The EST-SSR markers presented in this study have many advantages over those from anonymous genomic DNAs. Most of the EST-SSR markers (74) represented genes based on a stringent sequence similarity threshold. For example, at an E value of 10-35, a Dof protein was identified and mapped to chromosome 1BS. The Dof proteins are a large family of transcription factors, recently discovered and present only in plants (Papi et al. 2002). A number of Dof proteins are being characterized in maize (Vicente-Carbajosa et al. 1997; Yanagisawa and Sheen 1998; Yanagisawa 2000), barley (Mena et al. 1998), pumpkin (Kisu et al. 1998; Shimofurutani et al. 1998), tobacco (Baumann et al. 1999) and Arabidopsis (Gualberti et al. 2002) and these genes appear to confer distinct functions in different plant taxa. So far, only the Dof gene DAG1 was convincingly demonstrated to have effects on seed germination in Arabdopsis (Papi et al. 2000). There has been no description of this gene family in wheat until now. With the EST-SSR approach, we were able to map a Dof homolog on chromosome 1B, enabling further research to determine the functions of this gene in wheat.
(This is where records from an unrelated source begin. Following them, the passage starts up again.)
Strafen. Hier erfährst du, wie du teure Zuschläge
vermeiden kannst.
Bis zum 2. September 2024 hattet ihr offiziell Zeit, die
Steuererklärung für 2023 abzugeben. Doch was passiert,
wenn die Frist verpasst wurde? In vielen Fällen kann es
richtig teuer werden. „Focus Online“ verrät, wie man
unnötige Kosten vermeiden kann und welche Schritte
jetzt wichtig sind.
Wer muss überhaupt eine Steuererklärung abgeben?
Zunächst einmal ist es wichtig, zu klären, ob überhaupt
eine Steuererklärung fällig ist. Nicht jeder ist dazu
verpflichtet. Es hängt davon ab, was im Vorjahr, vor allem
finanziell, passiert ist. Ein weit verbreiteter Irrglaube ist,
Homeodomain-leucine zipper (HD-zip) proteins, another large family of transcription factors, are apparently unique to plants (Johannesson 2000). HD-zip protein Oshox1 showed repressor function in rice but conferred transcriptional activation in yeast (Meijer et al. 2000). We have mapped one member of this protein family to chromosome 2BL based on sequence similarity to rice HD-zip protein (E value 10-28). Based on high sequence similarity to that of rice, an actin-depolymerizing factor was located on bread wheat chromosome 3BS. Studies confirmed that this actin-depolymerizing factor was involved in pollen actin reorganization (Lopez et al. 1996) and affected pollen tube elongation (Chen et al. 2002). These examples illustrate the power of using homology search from rice to place genes with putative function onto a wheat map that will facilitate functional assignment of wheat ESTs.

Consensus gene maps are important tools for comparative genetics. With the availability of the whole genome sequences of rice and Arabidopsis as well as the abundant EST data from many plant taxa, it is possible to reveal more information between monocots and dicots by sequence alignment since gene contents and gene orders among different plant species are highly conserved (Bennetzen and Freeling 1993; Gale and Devos 1998). It implied that alignment of common markers on maps of one member of the grass family allows tentative assignment of functionality to the other genes (Gale and Devos 1998). Alignment of sequence data across organisms will become an increasingly important aspect of future gene discovery and development strategy. Colinearity combined with homology information offers an attractive approach to comparative genomics.